The holding that the warrant was impermissibly broad does not, however, conclude the Court’s inquiry. While, as noted above, plaintiff never explicitly references, let alone challenges, claimant’s specific overbreadth argument, it does urge the good faith exception upon the Court as a means of overcoming any general over-breadth deficiencies in the warrant. States plaintiff, “[ajssuming arguendo that the Warrant’s description is determined to be overbroad and that such overbreadth cannot be cured by reference to the Affidavit, the exclusionary rule should nevertheless not be applied because the executing officers reasonably relied on the authority of the Warrant in conducting the search.” Mem. in Opp. at 19 (citing Leon).

Neither party has briefed the good faith issue to the Court’s satisfaction. Both essentially ignore what, in the Court’s view, is the leading Second Circuit case in this area, United States v. Buck, 813 F.2d 588, wherein the Court of Appeals concluded that the warrant before it was impermissibly broad, holding as it did that “the particularity clause of the Fourth Amendment prohibits the use of a catch-all description in a search warrant, unaccompanied by any list of particular items or any other limiting language.” Id. at 593. Because this holding was new to the Circuit, with the Court observing that “[t]his is the first case to address the issue in our court,” it concluded that “a reasonably well-trained police officer could not be expected to know that the warrant issued by Judge Fielo violated the Fourth Amendment.” Id. In finding the good faith exception applicable, the Court stated that the officers could not be faulted for having “failed to ... anticipate our holding today.” Of critical relevance to the case at bar was the following admonition in the Court’s concluding footnote:

Of course, our decision today means that, with respect to searches conducted hereafter, police officers may no longer invoke the reasonable-reliance exception to the exclusionary rule when they attempt to introduce as evidence the fruits of searches undertaken on the basis warrants containing only a catch-all description of the property to be seized. of

Id. at 593 n. 2. The message in the Buck footnote is entirely consistent with the Supreme Court’s holding in Leon that the good faith exception may not be available, depending on the circumstances of the particular case, where a warrant is “so facially deficient — i.e., in failing to particularize the place to he searched or the things to be seized — that the executing officers cannot reasonably presume it to be valid.” 468 U.S. at 923, 104 S.Ct. 3405 (emphasis added) (citation omitted).
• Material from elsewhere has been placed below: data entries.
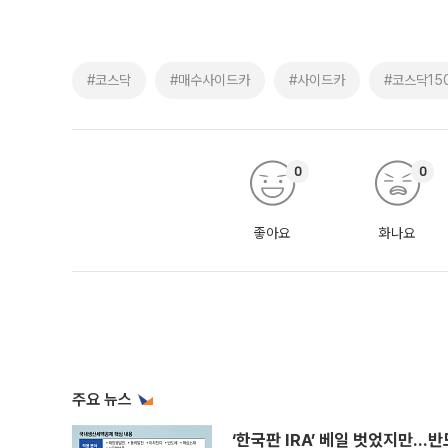
#코스닥
#매수사이드카
#사이드카
#코스닥15
0
0
좋아요
화나요
주요 뉴스
‘한국판 IRA’ 베일 벗었지만…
Nor is the Second Circuit alone in reaching the conclusion that the good faith exception may not apply where the warrant in question is plagued by overbreadth deficiencies. See Twentieth Annual Review of Criminal Procedure: United States Supreme Court and Courts of Appeals 1989-90, 79 Geo.LJ. 735 n. 666 (“[c]ourts commonly refuse to find good faith reliance when the warrant is too broadly worded or its terms so vague or unspecific that it fails to distinguish adequately between items that are evidence of a crime and innocent possessions”) (citing, inter alia, the Buck decision). In view of the holding in Buck, and because the Court has not been presented any justification for the absence in either the affidavit or the warrant of either the sum or serial numbers at issue, nor been presented any satisfactory demonstration that the agents’ reliance on the “monies” aspect of the warrant was reasonable and supported by deliberate efforts to ensure its sufficiency, the Court finds the good faith exception inapplicable. Accordingly, it concludes that plaintiff is precluded from introducing into evidence all currencies seized in the course of the search — specifically, inventory item numbers 1, 4, 7, and 18.
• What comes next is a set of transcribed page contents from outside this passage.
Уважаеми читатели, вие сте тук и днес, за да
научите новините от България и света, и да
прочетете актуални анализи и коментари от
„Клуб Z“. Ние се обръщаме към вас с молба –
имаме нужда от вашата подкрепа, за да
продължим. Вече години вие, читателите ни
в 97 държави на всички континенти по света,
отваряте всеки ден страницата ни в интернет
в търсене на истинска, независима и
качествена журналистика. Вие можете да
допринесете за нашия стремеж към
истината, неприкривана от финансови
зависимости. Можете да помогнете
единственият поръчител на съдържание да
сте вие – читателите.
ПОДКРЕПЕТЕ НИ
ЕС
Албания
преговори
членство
C. White powder substance, plastic bags, tin foil, scales, records of drug transactions and/or sales, telephone bills, proof of residence, packaging materials, cutting agents and records of assets

Claimant also moves to suppress the items underlined above, again on probable cause grounds. See Mem. in Supp. at 11 (stating that Special Agent Reiner’s affidavit “does not even attempt to create probable cause to believe that these things existed or that they were evidence of a crime”). As a literal matter, claimant’s statement is correct. Other than an introductory listing of these items and his statement that he believes the items are located in the 18 Perkins Road residence and the brown shed, Special Agent Reiner affords no specific mention to the items underlined above. Further, as claimant accurately points out, the Reiner affidavit “stands in stark contrast to the more common affidavit which informs the magistrate that the affiant’s professional experience — either generally or with the particular suspect— has taught him to believe that the items to be searched for are associated with the criminal activity he has probable cause to believe is taking place in a particular location.” Mem. in Supp. at 11-12 (citations omitted).
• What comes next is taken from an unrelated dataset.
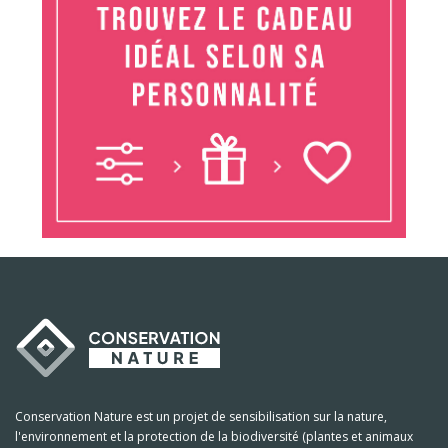
Conservation Nature est un projet de sensibilisation sur la nature,
l'environnement et la protection de la biodiversité (plantes et animaux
To the Court’s surprise, plaintiff explicitly concedes this point with respect to the plastic bags, packaging materials and records of assets. Reference the following passages from its memorandum in opposition:

1) “[t]he Government submits that the search warrant is valid and supported by probable cause at least with respect to the cocaine and monies.” Mem. in Opp. at 2 (emphasis added);
2) “[although drug traffickers ordinarily have packaging materials, records of assets and assets purchased with drug monies, and agents may anticipate discovering them when a drug warrant is executed, such general knowledge may not justify issuing a warrant to search a suspected home for such items.” id. at 7;
3) “[t]he inclusion of plastic bags, packaging materials and records of assets in the search warrant was an unfortunate but entirely reasonable error. Based on common sense and years of experience, the federal agents had every reason to expect that such items would be located on the Premises but the Affidavit failed to describe evidence sufficiently to establish probable cause in a legal sense.” id. at 8;
4) “[t]he fact that probable cause did not exist with respect to some items in the warrant should not make the entire warrant invalid.” id.;
5) “[wjhile the plastic bags, packaging materials, and records of assets discovered by the federal agents may have been improperly seized under the Warrant since probable cause was not sufficient, the search for and seizure of cocaine and monies was plainly supported by probable cause and particularity thereby validating that portion of the Warrant.” id. at 12.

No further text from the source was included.